Vancouver's Jewish community celebrates its concrete-and-brick toddler, King David High School, most recently because the 2005 building has been awarded a Lieutenant Governor of British Columbia Architecture Award from the Architectural Institute of British Columbia.

AIBC's press release announcing the win by Vancouver's Acton Ostry Architects includes some heartfelt, if anonymous, comments from the jury that selected it for the Special Jury Award: "I like [its]simplicity and modesty," says one; "It's a clever use of simple gestures. This is a refined building," says another.

The "simple gestures" praised by the jury include the Lower Mainland's most finely detailed and light-filled school auditorium.

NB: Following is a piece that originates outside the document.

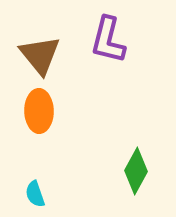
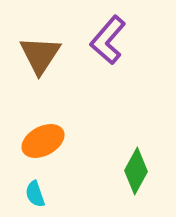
purple L-shape: rotated 27 degrees clockwise
brown triangle: rotated 12 degrees clockwise
orange ellipse: moved 4 px right, 30 px down; rotated 63 degrees clockwise
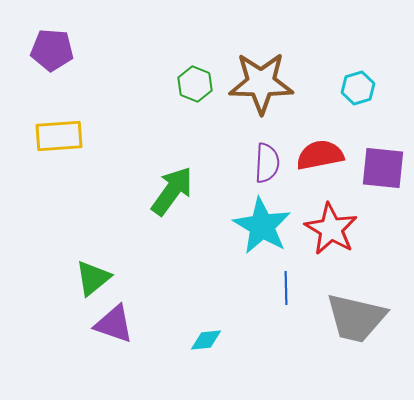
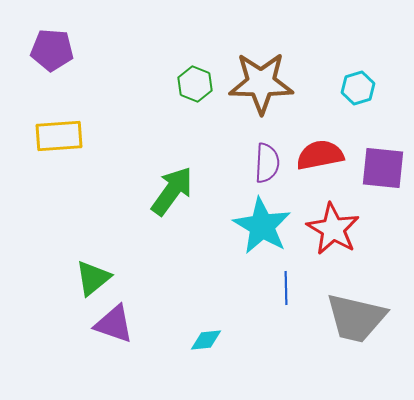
red star: moved 2 px right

This room doubles as a Jewish community fundraising-event dining hall, and as a temple for worship when the artfully-detailed and -situated Lacewood doors of the mid-room Ark are opened to reveal the Torah stored within.

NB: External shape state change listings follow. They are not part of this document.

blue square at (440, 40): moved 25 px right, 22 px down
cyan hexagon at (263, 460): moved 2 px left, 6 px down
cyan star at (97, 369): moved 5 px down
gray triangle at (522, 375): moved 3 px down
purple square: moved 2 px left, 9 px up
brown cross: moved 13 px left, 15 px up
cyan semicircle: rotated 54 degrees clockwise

Design partner Russell Acton summarizes the "simplicity and modesty" in the school's design this way:

"Spare and durable architectural finishes were selected to convey mass and permanence: poured-in-place concrete, integrally coloured concrete block, Jerusalem stone, heavy glulam columns and beams, cedar siding, coloured glass panels, birch plywood, timber benches and anodized aluminum window frames."

It is not only this palette of materials but also the logical sequence of spaces and tight floor plans that makes King David the best school built in the province in several years.

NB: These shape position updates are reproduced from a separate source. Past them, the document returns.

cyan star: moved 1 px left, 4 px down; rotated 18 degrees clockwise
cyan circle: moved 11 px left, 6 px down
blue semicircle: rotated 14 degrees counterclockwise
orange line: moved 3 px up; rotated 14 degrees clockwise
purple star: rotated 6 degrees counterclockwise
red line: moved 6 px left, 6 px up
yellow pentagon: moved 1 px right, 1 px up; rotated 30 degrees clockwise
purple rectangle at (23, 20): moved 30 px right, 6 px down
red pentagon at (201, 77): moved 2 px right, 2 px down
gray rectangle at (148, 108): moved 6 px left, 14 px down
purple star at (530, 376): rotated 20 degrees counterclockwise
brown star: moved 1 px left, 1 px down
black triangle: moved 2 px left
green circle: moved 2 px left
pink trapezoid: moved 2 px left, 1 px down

The block-long private school flanks West 41st Avenue between Oakridge Centre and an architecturally undistinguished cluster of Jewish facilities (community, cultural, recreation and seniors' housing) near Oak Street.

The public gesture of a small plaza for students and area residents at King David's west-facing entrance leads to a vestibule, where visitors wait within two sets of locked glazed doorways while obtaining security clearance from the adjacent control desk.

Millwork for the desk is handsome, as are other wooden embellishments that warm an otherwise nearly all-concrete school building.

A two-metre-square patch of golden Jerusalem stone occupies a prominent place in the school's floor between the control desk and multipurpose auditorium space. (Acton Ostry makes similar strategic use of Jerusalem stone in its Congregation Har El synagogue design of 10 years ago, on the North Shore's Taylor Way.)

The high school's design makes the perfect foil, friend and frame to an adjacent miniature masterpiece of narrative-driven landscape architecture by Vancouver's Cornelia Hahn Oberlander, who has received global praise for her work with Arthur Erickson (Robson Square park design, for example) and Moshe Safdie (the Group of Seven-inspired Taiga Garden at the National Gallery of Canada in Ottawa, which employs stones and native plants to echo the Canadian north).

Like Mr. Erickson, Ms. Oberlander is into her eighties and still actively designing and, like him, always fighting the good fight. (Currently, a campaign against a new fence and incompatible adjacent plantings imposed by Metro Vancouver officials around their previous design collaboration at UBC's Museum of Anthropology. The fence's three lapped rows of rough-hewn logs, reminiscent of Alberta dude ranches is, in the two designers' view, "an eyesore." Ms. Oberlander says, "They have made things worse by planting trees that will block all the distant views fundamental to Arthur's architecture." She and Mr. Erickson are absolutely right: the disfiguring plantings and cowboy fence should go.)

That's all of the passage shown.